Finding fresh ways to observe Lent, year in and year out, can be challenging.
While Catholics, Episcopalians, Orthodox Christians and others can rely on tradition to guide them, some Christians and churches are left to their own devices.
Fortunately for those in the latter category, an array of Lenten practices is available online, offering up hundreds of options via social media and social research.
Americans who observe Lent were asked how they typically observe the season by LifeWay Research.
The top answer, given by 57 percent of those asked, was abstaining from favorite foods and beverages, while 35 percent said they fast from bad habits during Lent.
Some may be relieved to learn that Lent isn’t always about giving up something. LifeWay found that 57 percent said their Lenten discipline is attending church services, while for 39 percent it is praying more. Another 38 percent said Lent is a time when they give more to others.

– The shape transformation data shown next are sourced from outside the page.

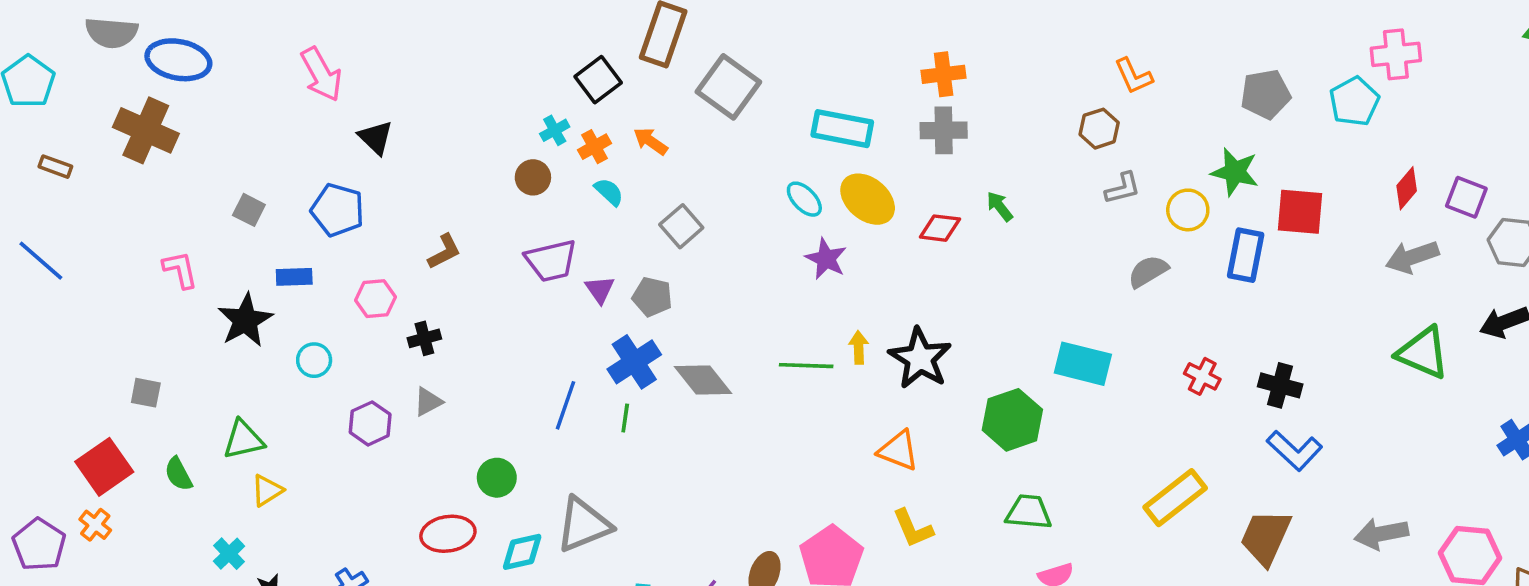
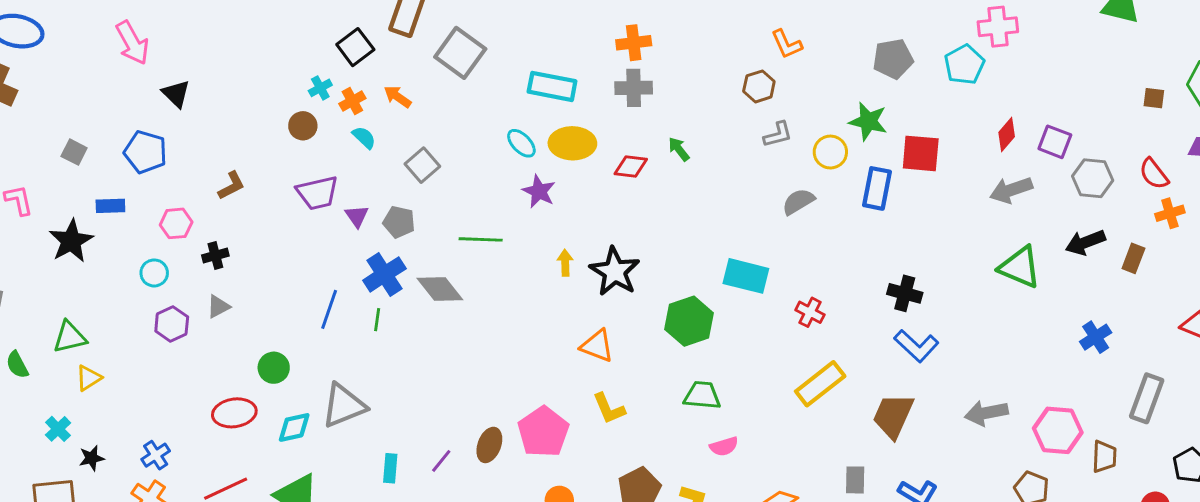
yellow ellipse: (868, 199) -> (572, 143), turned -39
cyan circle: (314, 360) -> (154, 273), moved
green line: (806, 366) -> (481, 239), moved
red cross: (1202, 376) -> (810, 312), moved

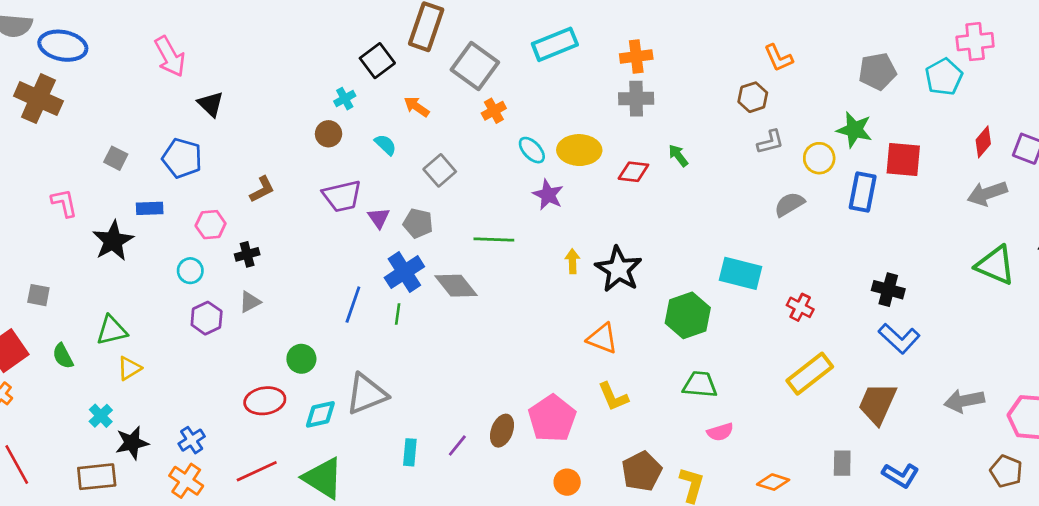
cyan rectangle: (552, 86) -> (555, 44), moved, turned -33
orange cross: (352, 101) -> (494, 111), moved
black star: (92, 458) -> (132, 443), size x1.4

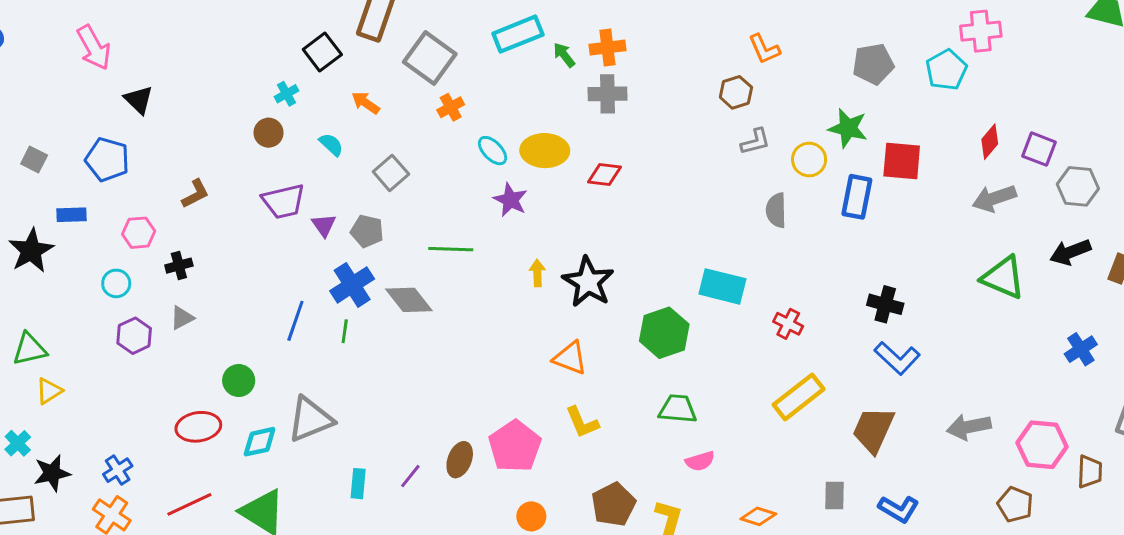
green arrow: (678, 155) -> (564, 55), moved
gray semicircle: (789, 204) -> (776, 210), turned -60

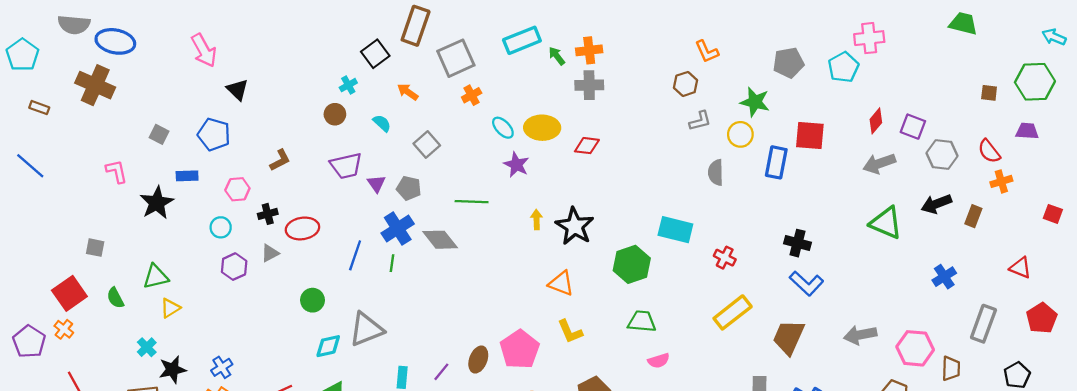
gray square: (430, 58) -> (456, 58), turned 30
green star: (848, 128) -> (755, 102), moved
red ellipse: (198, 427) -> (302, 228), moved

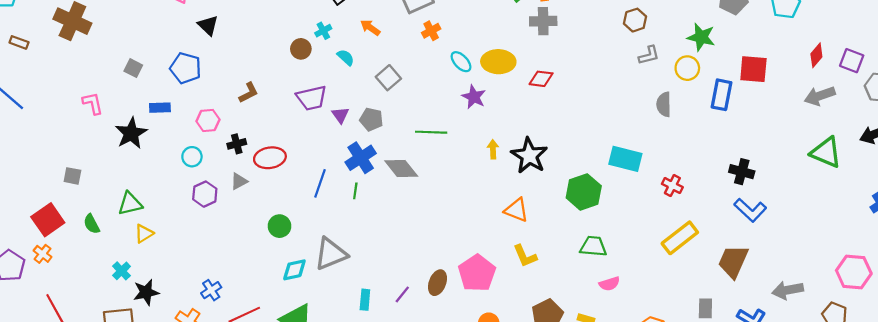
cyan cross: (348, 85) -> (323, 31), moved
gray arrow: (860, 335) -> (788, 290), moved
blue cross: (222, 367) -> (211, 290), moved

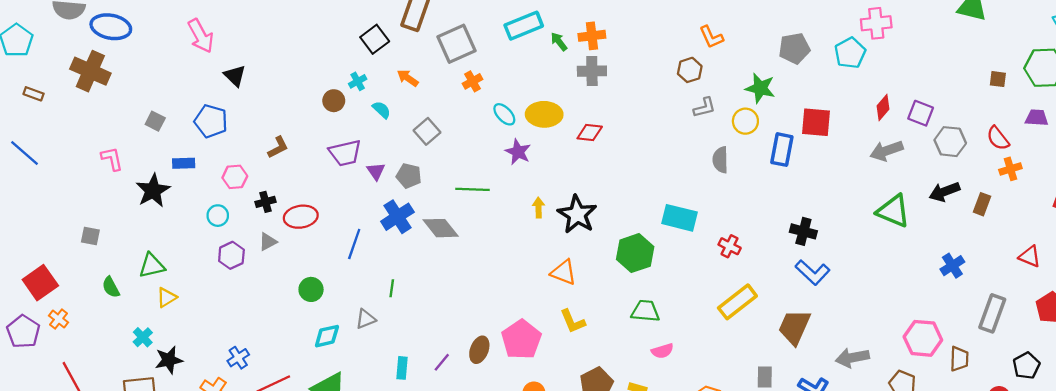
green line: (355, 191) -> (392, 288), moved
red square: (48, 220) -> (40, 283), moved
gray triangle: (331, 254) -> (366, 319), size x0.6

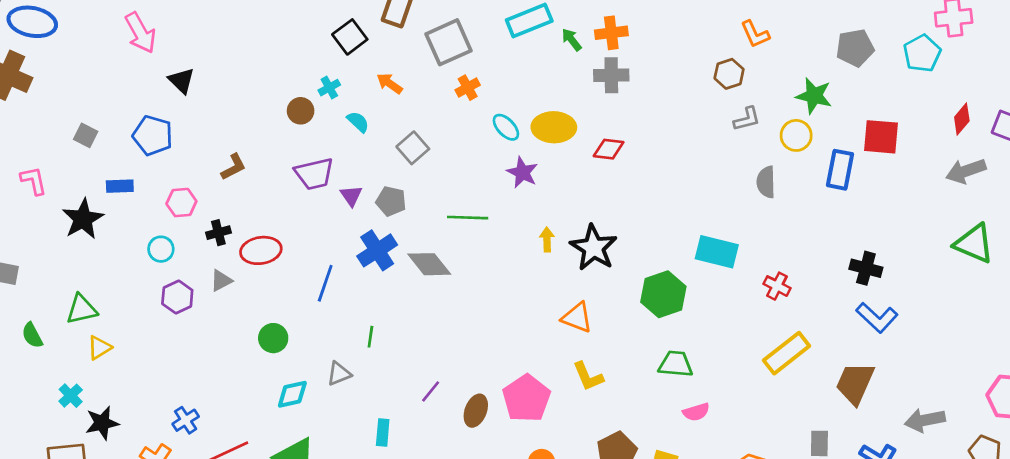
purple line: (442, 362) -> (431, 391), moved

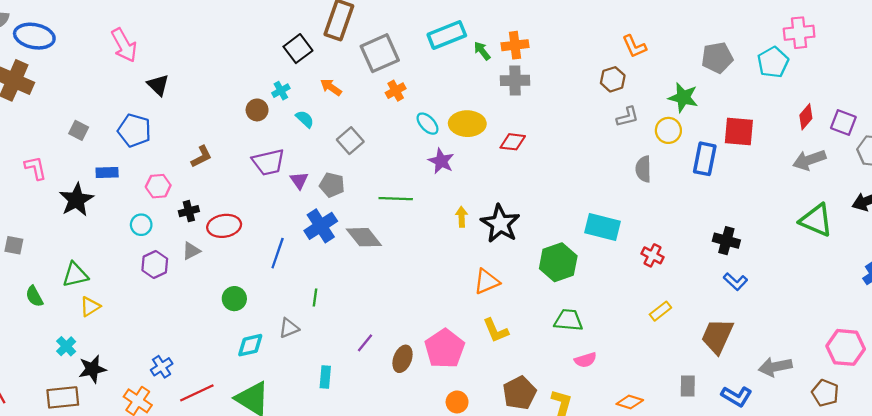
orange triangle: (577, 318) -> (487, 282), turned -44
blue L-shape: (877, 318) -> (735, 282), size x0.7
yellow rectangle: (787, 353) -> (660, 311), size x0.6

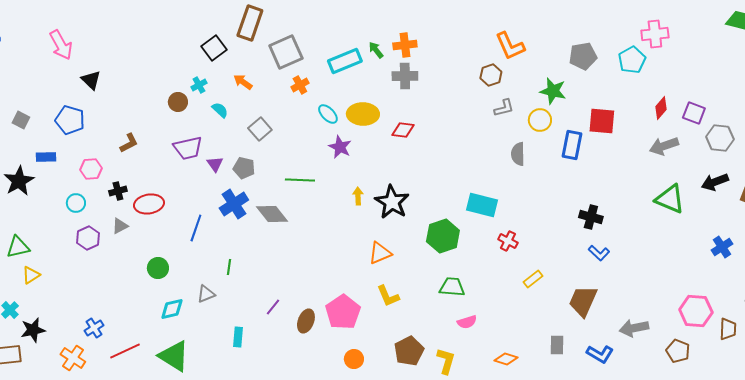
cyan rectangle: (447, 35) -> (345, 61), moved
orange L-shape: (634, 46) -> (510, 46), size x1.4
red cross: (652, 255) -> (508, 241), moved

But in a sense it doesn’t really matter what is given up or added by an individual or congregation during Lent. What matters is sticking to the discipline.
“One of the most important things is the realization that for 40 days we are all in this together,” said Rodney Kennedy, the interim pastor at First Baptist Church in Peoria, Ill., and co-author of Gathering Together: Baptists at Work in Worship.
“And I think it brings to the forefront that which is often missing in our churches today, and that is the kind discipline Lent requires,” Kennedy said.
Being open with others about the Lenten struggle provides an accountability that is often lacking the rest of the year, he said.
“We can get awfully sloppy if we do not have a period like Lent.”
On the eve of Ash Wednesday, as Kennedy was preparing today’s services for the imposition of ashes, the preacher and self-described “Catholic Baptist” said his Lenten discipline in 2017 is be actively promote the First Amendment. It’s clearly under threat in Washington D.C., he said.
“I have to dream up 40 things I can do to protect it,” he said. Those things will include regular Facebook postings and picketing government buildings, if necessary.
“I can’t let it go without doing everything in my power to defend it,” he said.
More specific information on what other Americans say they are doing is available on the Twitter Lent Tracker.
The often tongue-in-cheek tracker lists social networking, alcohol, chocolate, chips and Twitter as the top five things tweeters said they are giving up for the season.
Others included sweets, fast food, coffee, swearing, sex, smoking and soda. More humorous pronouncements included Lent, breathing, religion and giving things up.
Donald Trump comes in at no. 15.
The purpose of Lent is to put others first, Kennedy said.
“It’s most necessary for me,” he said. “It’s a time when I will do stuff I wouldn’t ordinarily do. It’s not fun and it’s not easy.”
Most of the rest of the year, the church seeks to entertain its members and others. That shouldn’t be the case during Lent.
“The church needs to hold my feet to the fire and Lent does that for me,” Kennedy said.